■ The task ■
Scan the entries for lines with the word "nhất", then copy those lines.

■ Study material ■
>>>>>
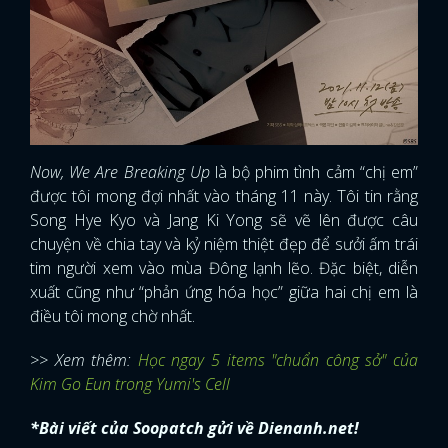
Now, We Are Breaking Up
là bộ phim tình cảm “chị em”
được tôi mong đợi nhất vào tháng 11 này. Tôi tin rằng
Song Hye Kyo và Jang Ki Yong sẽ vẽ lên được câu
chuyện về chia tay và kỷ niệm thiệt đẹp để sưởi ấm trái
tim người xem vào mùa Đông lạnh lẽo. Đặc biệt, diễn
xuất cũng như “phản ứng hóa học” giữa hai chị em là
điều tôi mong chờ nhất.
>> Xem thêm:
Học ngay 5 items "chuẩn công sở" của
Kim Go Eun trong Yumi's Cell
*Bài viết của Soopatch gửi về Dienanh.net!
<<<<<
■ Answer ■
được tôi mong đợi nhất vào tháng 11 này. Tôi tin rằng
điều tôi mong chờ nhất.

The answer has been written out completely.